The characteristics that define one’s political orientation are also  
at the fore of certain jobs, the sociologists reported. Nearly half of  
the political lopsidedness in academia can be traced to four  
characteristics that liberals in general, and professors in  
particular, share: advanced degrees; a nonconservative religious  
theology (which includes liberal Protestants and Jews, and the  
nonreligious); an expressed tolerance for controversial ideas; and a  
disparity between education and income.
The mismatch between schooling and salary complements a theory that  
the Harvard professor Louis Menand raises in his new book “The  
Marketplace of Ideas.” He argues that the way higher education was  
structured by progressive reformers in the late 19th century is partly  
responsible for the political uniformity of today. In the view of the  
early reformers, the only way to ensure that quality, rather than  
profit, would be rewarded was to protect the profession from outside  
competition. The tradeoff for lower salaries was control; professors  
decide who gets to enter their profession and who doesn’t.

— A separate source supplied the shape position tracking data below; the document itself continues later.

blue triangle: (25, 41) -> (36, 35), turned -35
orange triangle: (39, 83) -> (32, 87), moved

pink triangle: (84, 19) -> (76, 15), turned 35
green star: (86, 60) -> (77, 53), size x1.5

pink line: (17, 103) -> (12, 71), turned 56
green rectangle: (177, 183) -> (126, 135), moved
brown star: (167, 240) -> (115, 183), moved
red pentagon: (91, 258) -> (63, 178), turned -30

The tendency of people in any institution or organization to try to  
fit in also reinforces the political one-sidedness. In “The  
Politically Correct University: Problems, Scope and Reforms,” a  
collection of essays published by the American Enterprise Institute, a  
conservative research group, Daniel B. Klein, an economist at George  
Mason University in Virginia, and Charlotta Stern, a sociologist at  
Stockholm University, argue that when it comes to hiring, “the  
majority will tend to support candidates like them in the matter of  
fundamental beliefs, values and commitments.”

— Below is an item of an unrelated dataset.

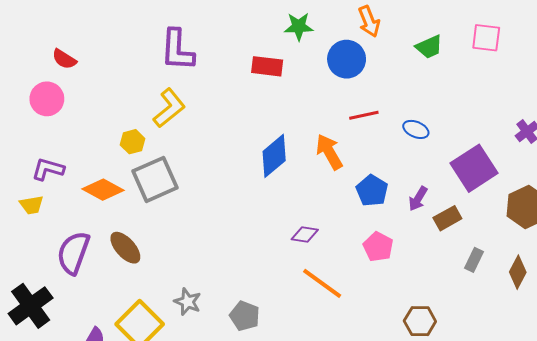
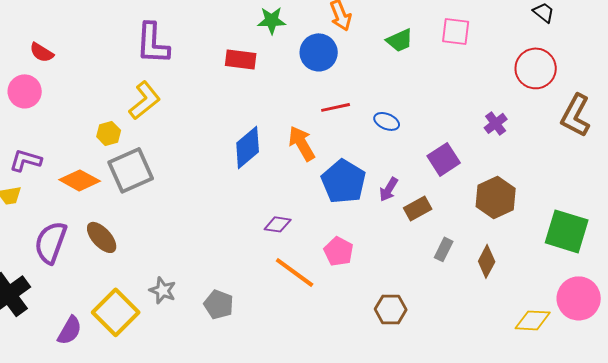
purple square: (474, 168) -> (444, 159), size x0.7
blue pentagon: (372, 191) -> (344, 181), size x1.4
pink pentagon: (378, 247) -> (339, 251), moved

Other contributors to the book, Matthew Woessner and April Kelly- 
Woessner, who are husband and wife, also found that conservatives are  
less interested in pursuing advanced degrees than liberals.
Mr. Gross and Mr. Fosse have not yet published their results, but  
experts in the field have vetted their research and methods. Michèle  
Lamont, a Harvard professor and the author of “How Professors Think,”  
said, “I think their paper is very, very sophisticated and quite  
original.” She added that the theory better fits some disciplines,  
like literature and sociology, than others, like business or economics.
Mitchell L. Stevens, a professor of education at Stanford University,  
who also reviewed the research, finds the theory promising. Choosing  
an occupation is part of fashioning an identity, Mr. Stevens said,  
noting that people think of themselves as a “corporate type” or a free  
spirit, which is why you might find highly educated graduates working  
as bartenders instead of in an office.
He added that the gender-typing of a field like physics might also  
partly explain the dearth of women in it, another subject that has  
provoked heated disputes.
To Mr. Gross, accusations by conservatives of bias and student  
brainwashing are self-defeating. “The irony is that the more  
conservatives complain about academia’s liberalism,” he said, “the  
more likely it’s going to remain a bastion of liberalism.”